++++ MATERIAL PROVIDED ++++
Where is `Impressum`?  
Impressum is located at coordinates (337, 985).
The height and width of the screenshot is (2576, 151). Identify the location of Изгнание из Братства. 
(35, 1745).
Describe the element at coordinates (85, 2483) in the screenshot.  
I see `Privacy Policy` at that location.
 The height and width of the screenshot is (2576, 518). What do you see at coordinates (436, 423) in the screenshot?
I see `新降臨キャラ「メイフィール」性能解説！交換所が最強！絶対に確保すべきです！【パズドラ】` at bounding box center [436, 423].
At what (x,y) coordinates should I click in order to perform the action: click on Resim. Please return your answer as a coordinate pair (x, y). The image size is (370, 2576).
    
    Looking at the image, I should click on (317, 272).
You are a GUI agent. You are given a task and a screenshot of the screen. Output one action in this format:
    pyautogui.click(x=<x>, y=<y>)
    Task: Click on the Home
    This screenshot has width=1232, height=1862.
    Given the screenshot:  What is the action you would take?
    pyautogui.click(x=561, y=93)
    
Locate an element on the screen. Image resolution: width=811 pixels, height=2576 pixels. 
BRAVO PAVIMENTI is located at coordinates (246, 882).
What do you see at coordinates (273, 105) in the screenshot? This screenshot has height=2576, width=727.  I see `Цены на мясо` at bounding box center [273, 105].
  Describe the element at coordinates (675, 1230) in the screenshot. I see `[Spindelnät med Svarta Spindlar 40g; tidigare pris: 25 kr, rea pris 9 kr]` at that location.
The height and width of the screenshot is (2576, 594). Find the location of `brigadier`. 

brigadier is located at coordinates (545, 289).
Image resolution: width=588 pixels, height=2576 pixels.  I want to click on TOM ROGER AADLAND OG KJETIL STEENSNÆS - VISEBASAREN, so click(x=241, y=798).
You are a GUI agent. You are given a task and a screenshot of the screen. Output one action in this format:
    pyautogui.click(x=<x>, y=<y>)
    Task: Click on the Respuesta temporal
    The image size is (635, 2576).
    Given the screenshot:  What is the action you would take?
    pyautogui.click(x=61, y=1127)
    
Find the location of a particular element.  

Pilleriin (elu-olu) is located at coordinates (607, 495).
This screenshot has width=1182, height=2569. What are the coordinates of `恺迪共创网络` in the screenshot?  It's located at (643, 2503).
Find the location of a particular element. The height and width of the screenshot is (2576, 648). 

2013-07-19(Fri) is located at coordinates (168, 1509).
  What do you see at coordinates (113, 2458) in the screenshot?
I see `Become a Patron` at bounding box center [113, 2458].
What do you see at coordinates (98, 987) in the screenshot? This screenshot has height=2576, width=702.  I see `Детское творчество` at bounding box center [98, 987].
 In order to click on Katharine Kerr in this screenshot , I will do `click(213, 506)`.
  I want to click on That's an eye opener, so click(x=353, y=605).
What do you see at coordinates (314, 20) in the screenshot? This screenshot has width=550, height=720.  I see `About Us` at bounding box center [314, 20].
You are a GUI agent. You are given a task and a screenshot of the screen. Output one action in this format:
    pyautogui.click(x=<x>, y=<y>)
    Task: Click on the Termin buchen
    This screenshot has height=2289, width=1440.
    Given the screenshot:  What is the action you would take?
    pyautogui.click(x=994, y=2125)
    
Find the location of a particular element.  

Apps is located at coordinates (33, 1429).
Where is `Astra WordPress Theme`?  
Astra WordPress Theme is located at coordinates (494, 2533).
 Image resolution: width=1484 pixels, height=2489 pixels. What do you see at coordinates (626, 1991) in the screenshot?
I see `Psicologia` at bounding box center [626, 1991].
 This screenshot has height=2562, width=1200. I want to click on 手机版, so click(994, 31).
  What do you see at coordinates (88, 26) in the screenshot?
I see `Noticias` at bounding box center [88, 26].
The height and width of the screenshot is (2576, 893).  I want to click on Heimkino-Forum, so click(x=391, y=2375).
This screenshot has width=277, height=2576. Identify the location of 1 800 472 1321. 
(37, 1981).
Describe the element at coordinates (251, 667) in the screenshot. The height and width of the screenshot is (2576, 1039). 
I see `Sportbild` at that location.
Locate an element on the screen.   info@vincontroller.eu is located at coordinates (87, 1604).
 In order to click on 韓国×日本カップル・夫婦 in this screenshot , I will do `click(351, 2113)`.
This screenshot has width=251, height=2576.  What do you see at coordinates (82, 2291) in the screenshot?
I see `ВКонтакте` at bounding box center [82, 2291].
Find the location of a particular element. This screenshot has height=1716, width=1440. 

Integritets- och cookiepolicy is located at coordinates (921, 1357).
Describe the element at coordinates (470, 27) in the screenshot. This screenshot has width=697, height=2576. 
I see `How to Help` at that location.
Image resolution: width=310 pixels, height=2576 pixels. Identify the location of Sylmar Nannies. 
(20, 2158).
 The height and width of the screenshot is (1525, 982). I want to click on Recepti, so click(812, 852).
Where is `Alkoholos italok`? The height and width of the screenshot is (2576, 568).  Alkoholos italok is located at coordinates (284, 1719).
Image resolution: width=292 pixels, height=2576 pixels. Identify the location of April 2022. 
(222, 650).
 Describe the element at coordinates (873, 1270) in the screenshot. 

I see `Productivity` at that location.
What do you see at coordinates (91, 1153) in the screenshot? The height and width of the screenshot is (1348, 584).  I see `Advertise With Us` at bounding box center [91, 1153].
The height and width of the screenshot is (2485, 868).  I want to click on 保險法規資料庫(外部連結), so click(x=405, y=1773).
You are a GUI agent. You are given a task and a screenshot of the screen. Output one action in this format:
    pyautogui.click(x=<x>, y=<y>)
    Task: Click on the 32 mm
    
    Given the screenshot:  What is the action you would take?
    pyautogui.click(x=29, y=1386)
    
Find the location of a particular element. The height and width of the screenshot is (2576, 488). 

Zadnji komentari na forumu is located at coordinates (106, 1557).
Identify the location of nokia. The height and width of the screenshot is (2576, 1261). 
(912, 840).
++++
**PROMPT**
Take the entries above and repeat them. Alter nothing.

**OUTPUT FOR THIS TASK**
Where is `Impressum`?  
Impressum is located at coordinates (337, 985).
The height and width of the screenshot is (2576, 151). Identify the location of Изгнание из Братства. 
(35, 1745).
Describe the element at coordinates (85, 2483) in the screenshot.  
I see `Privacy Policy` at that location.
 The height and width of the screenshot is (2576, 518). What do you see at coordinates (436, 423) in the screenshot?
I see `新降臨キャラ「メイフィール」性能解説！交換所が最強！絶対に確保すべきです！【パズドラ】` at bounding box center [436, 423].
At what (x,y) coordinates should I click in order to perform the action: click on Resim. Please return your answer as a coordinate pair (x, y). The image size is (370, 2576).
    
    Looking at the image, I should click on (317, 272).
You are a GUI agent. You are given a task and a screenshot of the screen. Output one action in this format:
    pyautogui.click(x=<x>, y=<y>)
    Task: Click on the Home
    This screenshot has width=1232, height=1862.
    Given the screenshot:  What is the action you would take?
    pyautogui.click(x=561, y=93)
    
Locate an element on the screen. Image resolution: width=811 pixels, height=2576 pixels. 
BRAVO PAVIMENTI is located at coordinates (246, 882).
What do you see at coordinates (273, 105) in the screenshot? This screenshot has height=2576, width=727.  I see `Цены на мясо` at bounding box center [273, 105].
  Describe the element at coordinates (675, 1230) in the screenshot. I see `[Spindelnät med Svarta Spindlar 40g; tidigare pris: 25 kr, rea pris 9 kr]` at that location.
The height and width of the screenshot is (2576, 594). Find the location of `brigadier`. 

brigadier is located at coordinates (545, 289).
Image resolution: width=588 pixels, height=2576 pixels.  I want to click on TOM ROGER AADLAND OG KJETIL STEENSNÆS - VISEBASAREN, so click(x=241, y=798).
You are a GUI agent. You are given a task and a screenshot of the screen. Output one action in this format:
    pyautogui.click(x=<x>, y=<y>)
    Task: Click on the Respuesta temporal
    The image size is (635, 2576).
    Given the screenshot:  What is the action you would take?
    pyautogui.click(x=61, y=1127)
    
Find the location of a particular element.  

Pilleriin (elu-olu) is located at coordinates (607, 495).
This screenshot has width=1182, height=2569. What are the coordinates of `恺迪共创网络` in the screenshot?  It's located at (643, 2503).
Find the location of a particular element. The height and width of the screenshot is (2576, 648). 

2013-07-19(Fri) is located at coordinates (168, 1509).
  What do you see at coordinates (113, 2458) in the screenshot?
I see `Become a Patron` at bounding box center [113, 2458].
What do you see at coordinates (98, 987) in the screenshot? This screenshot has height=2576, width=702.  I see `Детское творчество` at bounding box center [98, 987].
 In order to click on Katharine Kerr in this screenshot , I will do `click(213, 506)`.
  I want to click on That's an eye opener, so click(x=353, y=605).
What do you see at coordinates (314, 20) in the screenshot? This screenshot has width=550, height=720.  I see `About Us` at bounding box center [314, 20].
You are a GUI agent. You are given a task and a screenshot of the screen. Output one action in this format:
    pyautogui.click(x=<x>, y=<y>)
    Task: Click on the Termin buchen
    This screenshot has height=2289, width=1440.
    Given the screenshot:  What is the action you would take?
    pyautogui.click(x=994, y=2125)
    
Find the location of a particular element.  

Apps is located at coordinates (33, 1429).
Where is `Astra WordPress Theme`?  
Astra WordPress Theme is located at coordinates (494, 2533).
 Image resolution: width=1484 pixels, height=2489 pixels. What do you see at coordinates (626, 1991) in the screenshot?
I see `Psicologia` at bounding box center [626, 1991].
 This screenshot has height=2562, width=1200. I want to click on 手机版, so click(994, 31).
  What do you see at coordinates (88, 26) in the screenshot?
I see `Noticias` at bounding box center [88, 26].
The height and width of the screenshot is (2576, 893).  I want to click on Heimkino-Forum, so click(x=391, y=2375).
This screenshot has width=277, height=2576. Identify the location of 1 800 472 1321. 
(37, 1981).
Describe the element at coordinates (251, 667) in the screenshot. The height and width of the screenshot is (2576, 1039). 
I see `Sportbild` at that location.
Locate an element on the screen.   info@vincontroller.eu is located at coordinates (87, 1604).
 In order to click on 韓国×日本カップル・夫婦 in this screenshot , I will do `click(351, 2113)`.
This screenshot has width=251, height=2576.  What do you see at coordinates (82, 2291) in the screenshot?
I see `ВКонтакте` at bounding box center [82, 2291].
Find the location of a particular element. This screenshot has height=1716, width=1440. 

Integritets- och cookiepolicy is located at coordinates (921, 1357).
Describe the element at coordinates (470, 27) in the screenshot. This screenshot has width=697, height=2576. 
I see `How to Help` at that location.
Image resolution: width=310 pixels, height=2576 pixels. Identify the location of Sylmar Nannies. 
(20, 2158).
 The height and width of the screenshot is (1525, 982). I want to click on Recepti, so click(812, 852).
Where is `Alkoholos italok`? The height and width of the screenshot is (2576, 568).  Alkoholos italok is located at coordinates (284, 1719).
Image resolution: width=292 pixels, height=2576 pixels. Identify the location of April 2022. 
(222, 650).
 Describe the element at coordinates (873, 1270) in the screenshot. 

I see `Productivity` at that location.
What do you see at coordinates (91, 1153) in the screenshot? The height and width of the screenshot is (1348, 584).  I see `Advertise With Us` at bounding box center [91, 1153].
The height and width of the screenshot is (2485, 868).  I want to click on 保險法規資料庫(外部連結), so click(x=405, y=1773).
You are a GUI agent. You are given a task and a screenshot of the screen. Output one action in this format:
    pyautogui.click(x=<x>, y=<y>)
    Task: Click on the 32 mm
    
    Given the screenshot:  What is the action you would take?
    pyautogui.click(x=29, y=1386)
    
Find the location of a particular element. The height and width of the screenshot is (2576, 488). 

Zadnji komentari na forumu is located at coordinates (106, 1557).
Identify the location of nokia. The height and width of the screenshot is (2576, 1261). 
(912, 840).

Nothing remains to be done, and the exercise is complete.